CLI

By using the CLI, you can pre-annotate texts with the trained model. Currently, login and predict commands are supported. login is the command to login to doccano and must be executed first. predict is the command to annotate data with the model. The usage is as follows:

Named Entity Recognition

To use this feature, you need to install doccano-client as follows:

pip install doccano-client[spacy]

First, you need to train a model for NER. You can use the following command to train a model:

python -m spacy train config.cfg \
  --output outputs \
  --paths.train /path/to/train.spacy \
  --paths.dev /path/to/dev.spacy \
  --gpu-id 0

Then, you can annotate data with the trained model:

docli login \
  --host http://127.0.0.1:8000 \
  --username admin \
  --password password
docli predict ner \
  --project <project_id> \
  --model <model_name> \
  --mapping [mapping.json] \
  --framework [spacy]

Currently, ner is supported as a task and spacy as a framework. Also, the framework and mapping options can be omitted.

$ docli predict ner \
    --project <project_id> \
    --model <en_core_web_sm>

Mapping can be a path to a JSON file. This JSON file consists of keys and values as shown below. The key is the label names output by the model, and the value is the label names you defined in doccano. In this way, the label names output by the model is converted to the defined label names so that they can be labeled.

{
   "LOCATION":"LOC",
   "ORGANIZATION":"ORG",
   "GPE":"LOC"
}

Note that if the label names output by the model are not defined in doccano and are not converted using mapping, the labels will be discarded.

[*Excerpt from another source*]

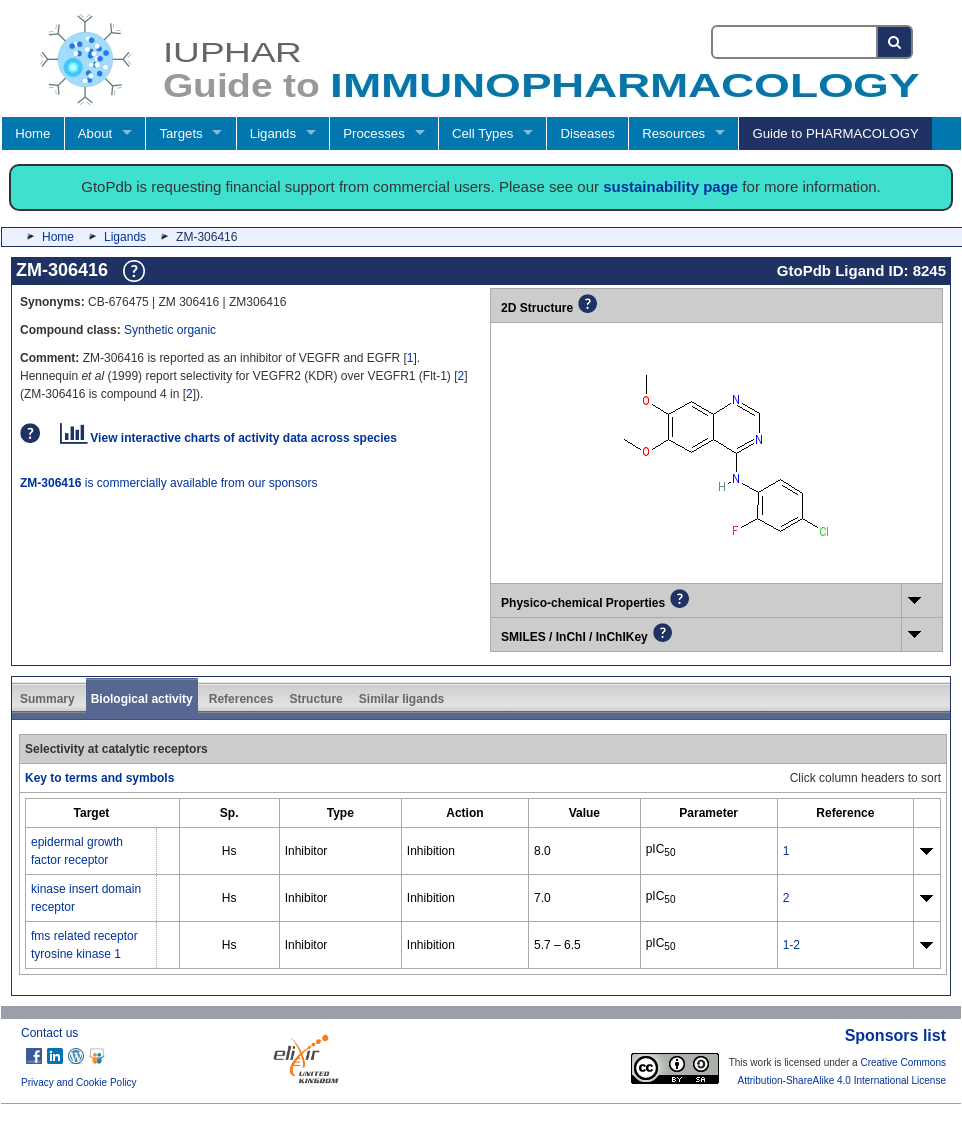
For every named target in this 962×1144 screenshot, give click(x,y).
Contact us (49, 1033)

This feature is integrated with spacy-partial-tagger, which allows you to train models with just a dictionary and some text. Please see the repository for more details.

Automatic Speech Recognition

To use this feature, you need to install whisper as follows:

pip install git+https://github.com/openai/whisper.git

In this feature, you can annotate audio file with OpenAI Whisper. For a list of available models, please see the official repository.

docli predict asr \
  --project <project_id> \
  --model base

Active Learning

To use this feature, you need to install doccano-client as follows:

pip install doccano-client[al]

First, you need to login to doccano:

docli login \
  --host http://127.0.0.1:8000 \
  --username admin \
  --password password

Then, you can use active learning as follows:

docli teach \
  --task <ner> \
  --project <project_id> \
  --lang [en] \
  --query_strategy [MNLP] \
  --train_frequency [50] \
  --transformer_model [bert-base-uncased] \
  --patience [-1]

Currently, only ner is supported as a task.